Stored data:
_ _ _ _

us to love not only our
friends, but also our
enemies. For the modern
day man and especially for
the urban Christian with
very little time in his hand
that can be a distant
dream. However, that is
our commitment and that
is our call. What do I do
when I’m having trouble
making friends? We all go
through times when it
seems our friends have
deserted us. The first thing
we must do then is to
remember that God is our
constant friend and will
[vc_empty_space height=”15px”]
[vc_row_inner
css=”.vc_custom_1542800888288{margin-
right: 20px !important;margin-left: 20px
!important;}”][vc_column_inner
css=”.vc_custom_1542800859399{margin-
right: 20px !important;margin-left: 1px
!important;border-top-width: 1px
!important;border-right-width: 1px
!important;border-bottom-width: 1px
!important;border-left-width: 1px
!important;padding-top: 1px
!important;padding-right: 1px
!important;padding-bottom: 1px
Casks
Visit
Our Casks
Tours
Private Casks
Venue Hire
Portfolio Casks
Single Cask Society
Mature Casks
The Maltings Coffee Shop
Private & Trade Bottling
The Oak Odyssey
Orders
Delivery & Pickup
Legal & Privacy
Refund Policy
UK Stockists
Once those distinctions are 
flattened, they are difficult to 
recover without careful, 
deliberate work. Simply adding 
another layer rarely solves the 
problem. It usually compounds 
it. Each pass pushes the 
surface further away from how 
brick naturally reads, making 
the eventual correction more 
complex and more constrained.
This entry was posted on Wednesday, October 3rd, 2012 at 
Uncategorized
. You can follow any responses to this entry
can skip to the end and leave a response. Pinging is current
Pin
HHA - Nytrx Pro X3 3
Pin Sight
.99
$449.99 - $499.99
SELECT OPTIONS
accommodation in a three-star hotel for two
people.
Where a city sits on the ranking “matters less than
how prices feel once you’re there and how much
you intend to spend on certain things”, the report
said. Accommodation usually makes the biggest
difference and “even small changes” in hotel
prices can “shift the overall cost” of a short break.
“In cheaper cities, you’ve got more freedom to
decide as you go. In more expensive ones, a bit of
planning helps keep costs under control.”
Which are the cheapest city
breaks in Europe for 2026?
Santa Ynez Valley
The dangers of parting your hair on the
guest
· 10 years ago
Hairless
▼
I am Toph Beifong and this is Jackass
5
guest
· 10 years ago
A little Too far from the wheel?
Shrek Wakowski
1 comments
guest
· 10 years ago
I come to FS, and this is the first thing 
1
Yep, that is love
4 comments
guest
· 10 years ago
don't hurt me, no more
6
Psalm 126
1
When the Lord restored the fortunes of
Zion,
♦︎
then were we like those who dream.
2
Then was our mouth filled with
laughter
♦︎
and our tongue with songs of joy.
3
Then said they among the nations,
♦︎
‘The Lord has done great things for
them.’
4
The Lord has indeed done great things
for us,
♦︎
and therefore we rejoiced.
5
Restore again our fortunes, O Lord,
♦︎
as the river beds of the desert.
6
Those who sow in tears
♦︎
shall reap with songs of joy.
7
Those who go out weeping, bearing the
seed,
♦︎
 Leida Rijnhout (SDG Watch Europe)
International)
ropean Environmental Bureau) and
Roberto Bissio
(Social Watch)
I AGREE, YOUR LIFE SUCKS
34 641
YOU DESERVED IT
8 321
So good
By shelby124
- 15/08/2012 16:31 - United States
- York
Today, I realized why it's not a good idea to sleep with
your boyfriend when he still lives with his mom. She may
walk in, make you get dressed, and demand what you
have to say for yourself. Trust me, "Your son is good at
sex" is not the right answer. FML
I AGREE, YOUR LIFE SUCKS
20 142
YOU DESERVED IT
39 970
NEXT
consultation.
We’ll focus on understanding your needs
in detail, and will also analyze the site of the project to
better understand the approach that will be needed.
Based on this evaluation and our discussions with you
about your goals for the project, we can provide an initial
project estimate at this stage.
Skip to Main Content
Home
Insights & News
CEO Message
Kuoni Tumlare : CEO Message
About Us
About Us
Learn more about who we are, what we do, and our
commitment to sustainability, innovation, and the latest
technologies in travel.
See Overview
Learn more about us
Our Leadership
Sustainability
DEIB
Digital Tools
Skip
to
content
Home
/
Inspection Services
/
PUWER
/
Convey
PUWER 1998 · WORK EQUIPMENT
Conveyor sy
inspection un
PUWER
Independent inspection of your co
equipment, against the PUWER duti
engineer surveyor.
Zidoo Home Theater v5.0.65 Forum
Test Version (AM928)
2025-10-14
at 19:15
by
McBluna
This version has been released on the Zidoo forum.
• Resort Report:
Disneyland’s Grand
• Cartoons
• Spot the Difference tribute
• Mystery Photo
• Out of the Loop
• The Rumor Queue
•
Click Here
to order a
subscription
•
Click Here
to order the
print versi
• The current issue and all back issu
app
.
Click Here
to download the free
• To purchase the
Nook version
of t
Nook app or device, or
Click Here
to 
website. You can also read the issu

_ _ _ _

# [What is needed]
Please quote the data above in full, with no line missing.

# [Completed task]
us to love not only our
friends, but also our
enemies. For the modern
day man and especially for
the urban Christian with
very little time in his hand
that can be a distant
dream. However, that is
our commitment and that
is our call. What do I do
when I’m having trouble
making friends? We all go
through times when it
seems our friends have
deserted us. The first thing
we must do then is to
remember that God is our
constant friend and will
[vc_empty_space height=”15px”]
[vc_row_inner
css=”.vc_custom_1542800888288{margin-
right: 20px !important;margin-left: 20px
!important;}”][vc_column_inner
css=”.vc_custom_1542800859399{margin-
right: 20px !important;margin-left: 1px
!important;border-top-width: 1px
!important;border-right-width: 1px
!important;border-bottom-width: 1px
!important;border-left-width: 1px
!important;padding-top: 1px
!important;padding-right: 1px
!important;padding-bottom: 1px
Casks
Visit
Our Casks
Tours
Private Casks
Venue Hire
Portfolio Casks
Single Cask Society
Mature Casks
The Maltings Coffee Shop
Private & Trade Bottling
The Oak Odyssey
Orders
Delivery & Pickup
Legal & Privacy
Refund Policy
UK Stockists
Once those distinctions are 
flattened, they are difficult to 
recover without careful, 
deliberate work. Simply adding 
another layer rarely solves the 
problem. It usually compounds 
it. Each pass pushes the 
surface further away from how 
brick naturally reads, making 
the eventual correction more 
complex and more constrained.
This entry was posted on Wednesday, October 3rd, 2012 at 
Uncategorized
. You can follow any responses to this entry
can skip to the end and leave a response. Pinging is current
Pin
HHA - Nytrx Pro X3 3
Pin Sight
.99
$449.99 - $499.99
SELECT OPTIONS
accommodation in a three-star hotel for two
people.
Where a city sits on the ranking “matters less than
how prices feel once you’re there and how much
you intend to spend on certain things”, the report
said. Accommodation usually makes the biggest
difference and “even small changes” in hotel
prices can “shift the overall cost” of a short break.
“In cheaper cities, you’ve got more freedom to
decide as you go. In more expensive ones, a bit of
planning helps keep costs under control.”
Which are the cheapest city
breaks in Europe for 2026?
Santa Ynez Valley
The dangers of parting your hair on the
guest
· 10 years ago
Hairless
▼
I am Toph Beifong and this is Jackass
5
guest
· 10 years ago
A little Too far from the wheel?
Shrek Wakowski
1 comments
guest
· 10 years ago
I come to FS, and this is the first thing 
1
Yep, that is love
4 comments
guest
· 10 years ago
don't hurt me, no more
6
Psalm 126
1
When the Lord restored the fortunes of
Zion,
♦︎
then were we like those who dream.
2
Then was our mouth filled with
laughter
♦︎
and our tongue with songs of joy.
3
Then said they among the nations,
♦︎
‘The Lord has done great things for
them.’
4
The Lord has indeed done great things
for us,
♦︎
and therefore we rejoiced.
5
Restore again our fortunes, O Lord,
♦︎
as the river beds of the desert.
6
Those who sow in tears
♦︎
shall reap with songs of joy.
7
Those who go out weeping, bearing the
seed,
♦︎
 Leida Rijnhout (SDG Watch Europe)
International)
ropean Environmental Bureau) and
Roberto Bissio
(Social Watch)
I AGREE, YOUR LIFE SUCKS
34 641
YOU DESERVED IT
8 321
So good
By shelby124
- 15/08/2012 16:31 - United States
- York
Today, I realized why it's not a good idea to sleep with
your boyfriend when he still lives with his mom. She may
walk in, make you get dressed, and demand what you
have to say for yourself. Trust me, "Your son is good at
sex" is not the right answer. FML
I AGREE, YOUR LIFE SUCKS
20 142
YOU DESERVED IT
39 970
NEXT
consultation.
We’ll focus on understanding your needs
in detail, and will also analyze the site of the project to
better understand the approach that will be needed.
Based on this evaluation and our discussions with you
about your goals for the project, we can provide an initial
project estimate at this stage.
Skip to Main Content
Home
Insights & News
CEO Message
Kuoni Tumlare : CEO Message
About Us
About Us
Learn more about who we are, what we do, and our
commitment to sustainability, innovation, and the latest
technologies in travel.
See Overview
Learn more about us
Our Leadership
Sustainability
DEIB
Digital Tools
Skip
to
content
Home
/
Inspection Services
/
PUWER
/
Convey
PUWER 1998 · WORK EQUIPMENT
Conveyor sy
inspection un
PUWER
Independent inspection of your co
equipment, against the PUWER duti
engineer surveyor.
Zidoo Home Theater v5.0.65 Forum
Test Version (AM928)
2025-10-14
at 19:15
by
McBluna
This version has been released on the Zidoo forum.
• Resort Report:
Disneyland’s Grand
• Cartoons
• Spot the Difference tribute
• Mystery Photo
• Out of the Loop
• The Rumor Queue
•
Click Here
to order a
subscription
•
Click Here
to order the
print versi
• The current issue and all back issu
app
.
Click Here
to download the free
• To purchase the
Nook version
of t
Nook app or device, or
Click Here
to 
website. You can also read the issu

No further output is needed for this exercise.